夏の大三角形(1)

 夏だ。

 よく夏は男の季節、とかなんとか言って、やれ海へ行くだのやれ山登りするだのと、人によっては全力で楽しむ季節だ。女の子でも水着を着てビーチでエンジョイする(死語?)姿をテレビで見かけたりする。


 しかし私にとって夏は、あまり気分のいいものではなかった。私が冬生まれだからというのももしかするとあるかもしれないが、とにかく暑いのが嫌い。せっかくクーラーがついた部屋でゴロゴロできるのに、なぜそうしないでわざわざ暑い屋外へ飛び出すのか、と私は思う。

 もちろん私が昔からそうなのかと言われると、正確には違う。私にだって夏休みは外で遊ぶ小学校低学年という時代はあった。だが大きくなるにつれ新陳代謝がよくなってきたのか、やたらと暑いことを気にするようになってしまった。特に小学校高学年になって(曲がりなりにも!)胸のふくらみを意識するようになると、「蒸れる」ことをびっくりするくらい不快に感じるようになった。

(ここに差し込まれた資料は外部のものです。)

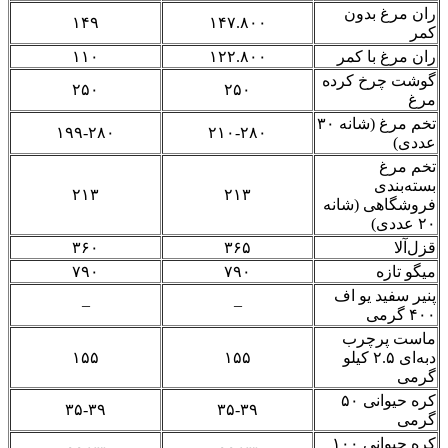
ران مرغ بدون
۱۴۹
۱۴۷.۸۰۰
کمر
ران مرغ با کمر
۱۲۲.۸۰۰
۱۱۰
گوشت چرخ کرده
۲۵۰
۲۵۰
مرغ
تخم مرغ (شانه ۳۰
۱۹۹-۲۸۰
۲۱۰-۲۸۰
عددی)
تخم مرغ
بسته‌بندی
۲۱۳
۲۱۳
فروشگاهی (شانه
۲۰ عددی)
قزل‌آلا
۳۶۵
۳۶۰
میگو تازه
۷۹۰
۷۹۰
پنیر سفید
یو
اف
–
–
۴۰۰ گرمی
ماست پرچرب
دبه‌ای ۲.۵ کیلو
۱۵۵
۱۵۵
گرمی
کره حیوانی ۵۰
۳۵-۳۹
۳۵-۳۹
گرمی
کره حیوانی ۱۰۰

 ちなみに今も不快だ。今ちょうど体育の授業が終わって着替えている最中なのだが、体操服を脱いだ拍子にぶわっ、と自分の身体から湯気が出るのではと訳の分からない心配をしている。そんなことが起きるわけがないのは知っている。知っているが、どうにも形容しがたい心配があるというかなんというか。

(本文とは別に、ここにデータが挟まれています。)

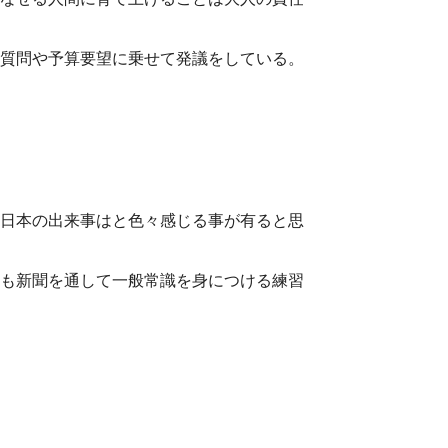
質問や予算要望に乗せて発議をしている。
日本の出来事はと色々感じる事が有ると思
も新聞を通して一般常識を身につける練習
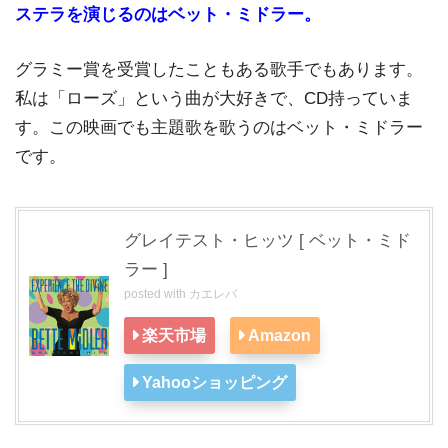
ステラを演じるのはベット・ミドラー。
グラミー賞を受賞したこともある歌手でもあります。
私は「ローズ」という曲が大好きで、CD持っていま
す。この映画でも主題歌を歌うのはベット・ミドラー
です。
グレイテスト・ヒッツ [ ベット・ミド
ラー ]
posted with
カエレバ
楽天市場
Amazon
Yahooショッピング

 そんな私の腕を、ひたっ、と冷たい手で触る輩がいた。くせ者、と私は身構えたが、触ってきたのは蕗塔さんだった。


「二の腕が細い……何かトレーニングでもしてるの?」

「してないよ。もともとそんなに太りやすい体質じゃないのかも」


 それが体質なのかどうか分からないが、もともと少食ということもあり、私はこれまでの十三年あまり、標準のやせ型寄りの体型でずっと過ごしてきた。


「ま、私もそうだけどねー」


 蕗塔さんが呑気な声で返した。じゃあさっきの質問はなぜした。

 ちなみに蕗塔さんは下着姿だった。私は体操服を脱いだ直後に二の腕を触られたから仕方ないとしても、蕗塔さんはどういうわけか裸一歩手前みたいなその姿を隠そうともしなかった。ほら。周りの子たちも好奇の目で蕗塔さんを見てるじゃないか。ちょっと待って、私もついでに哀れな目で見るのをやめて。


「もうすぐ期末テストかぁー」


 かと思ったら急に話題を変えて、蕗塔さんが再び私に話しかけてきた。


「舞ちゃんはどうなの?」


 出た。どうせ蕗塔さんが準備万端でないわけがないのだ。準備していないにしても、そこから追い上げてしれっと一位を取りそうな気がする。


「まだ準備はしてないかな。そういう人が今は多いと思うけど」

「人と同じことしてても進歩しないよ」


 ずいっ、と蕗塔さんが近付いてきたので何事かと思ったら、そう耳打ちされた。そうだよ。確かにそうなんだけれども。


「その、もしよかったら、うちで一緒に勉強したり……しない?」


 今度は急にもじもじして蕗塔さんが言った。やめろ。なんか女の子を家に誘う男子みたいな言い方するな。


「別にいいけど……」


 とはいえ私の方も断る理由があるわけではないので、そう言っておいた。やったあ、と蕗塔さんはすごく喜んでいた。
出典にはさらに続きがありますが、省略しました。